Transport layer Security is commonly used to secure the Web service from a message integrity and confidentiality perspective. Even though the client can interpret this from the https:// URL in the WSDL, there is no way for the client to know that the server uses SSL 1.0 or SSL 2.0. There is also no way for the client to know that the web service uses SSL with or without mutual authentication. Web services that need to use transport layer security, should use SSL 1.0 and negotiate certificate requirements out of band with their clients.

1.9 Carefully design the service description

WSDL allows the use of extensions however this requires out-of-band negotiation and development tools consuming WSDL may not understand extensions. The suggested workaround is to avoid the use of WSDL extensions since most use cases can be typically realized without extensions. WSDL allows associating a namespace with a document location using an import statement (modeled after xsd:import where schemaLocation is optional), however it is not completely clear about the significance of the location attribute in wsdl:import . Is it required? What is the content? To avoid interoperability issues, specify a non empty location in wsdl:import . WSDL also allows multiple ports to exist for a single endpoint. However in reality, input messages destined for different wsdl:ports on the same network endpoint may be indistinguishable on the wire and the endpoint may not be able to determine which wsdl:port is being invoked. The workaround is to ensure that a single wsdl:port exists per location during WSDL design. WSDL allows operation name overloading in wsdl:PortType . This can cause tools that generate language specific bindings for the WSDL (e.g. wscompile which generates Java stubs from WSDL) to fail. The recommended workaround is to ensure that distinct names exist for operations in wsdl:portType.

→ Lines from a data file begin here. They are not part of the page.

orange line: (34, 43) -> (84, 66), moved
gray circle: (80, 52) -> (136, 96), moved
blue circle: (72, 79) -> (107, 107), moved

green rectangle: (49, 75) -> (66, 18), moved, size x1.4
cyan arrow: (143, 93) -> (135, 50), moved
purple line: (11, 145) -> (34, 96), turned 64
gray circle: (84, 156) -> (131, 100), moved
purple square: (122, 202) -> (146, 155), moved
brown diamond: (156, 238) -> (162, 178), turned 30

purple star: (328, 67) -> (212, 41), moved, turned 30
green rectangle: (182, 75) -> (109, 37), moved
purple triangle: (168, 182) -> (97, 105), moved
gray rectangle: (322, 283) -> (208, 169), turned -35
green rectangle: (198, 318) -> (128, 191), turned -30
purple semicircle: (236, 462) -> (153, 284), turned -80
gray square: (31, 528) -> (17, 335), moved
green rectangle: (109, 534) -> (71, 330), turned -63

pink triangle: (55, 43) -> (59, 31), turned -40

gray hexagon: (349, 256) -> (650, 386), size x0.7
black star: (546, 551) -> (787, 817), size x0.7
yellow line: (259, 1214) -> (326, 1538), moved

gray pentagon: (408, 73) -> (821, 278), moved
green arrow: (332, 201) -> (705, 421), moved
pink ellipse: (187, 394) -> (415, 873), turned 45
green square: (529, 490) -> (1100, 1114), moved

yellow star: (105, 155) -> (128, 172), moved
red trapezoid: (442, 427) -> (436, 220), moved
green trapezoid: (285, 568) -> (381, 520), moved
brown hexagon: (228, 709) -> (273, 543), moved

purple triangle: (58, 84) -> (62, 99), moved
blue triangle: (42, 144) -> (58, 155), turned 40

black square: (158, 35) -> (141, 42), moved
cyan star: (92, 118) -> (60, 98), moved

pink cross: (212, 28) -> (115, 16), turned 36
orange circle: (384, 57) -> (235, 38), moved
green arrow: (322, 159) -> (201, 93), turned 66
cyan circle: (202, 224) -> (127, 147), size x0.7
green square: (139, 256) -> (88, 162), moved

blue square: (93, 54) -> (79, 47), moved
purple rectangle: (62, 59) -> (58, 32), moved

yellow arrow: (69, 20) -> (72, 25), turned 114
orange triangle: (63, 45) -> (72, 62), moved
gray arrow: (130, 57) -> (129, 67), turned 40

1.10 Portability of client code between vendor implementations

J2EE developers would be familiar with the concept of writing an EJB and creating deploying it transparently in a J2EE server The EJB client can be written with complete transparency and used in any J2SE environment by simply altering configuration properties. This portability of client code does not translate identically in the Web Services environment, especially when using custom data types. For example a JAX-RPC client is not guaranteed to be portable if it uses anything beyond the simple data types. This is tied to the way the serializers and deserializers are written as discussed earlier as well as the non-portability of client side stubs. In simple words, if architects choose vendor A's implementation of JAX-RPC and write client code that uses serializers and deserializers to invoke the service, they should not expect to simply take the client code and use it directly in vendor B's runtime. The serializers and deserializers will need to be ported and vendor B's deployment tools will need to be used to regenerate the stub code. Applications should be designed to abstract away the specificity, minimizing the changes needed.

2. WS-I

The Web Services Interoperability Organization (WS-I) is an industry initiative for Web services that is focused on promoting Web service interoperability across platforms, applications, and programming languages. To quote from the charter "The WS-I organization is dedicated to meeting the needs of Web services developers, so as to enable them to develop and deploy interoperable Web services on the platform and development language of their choosing."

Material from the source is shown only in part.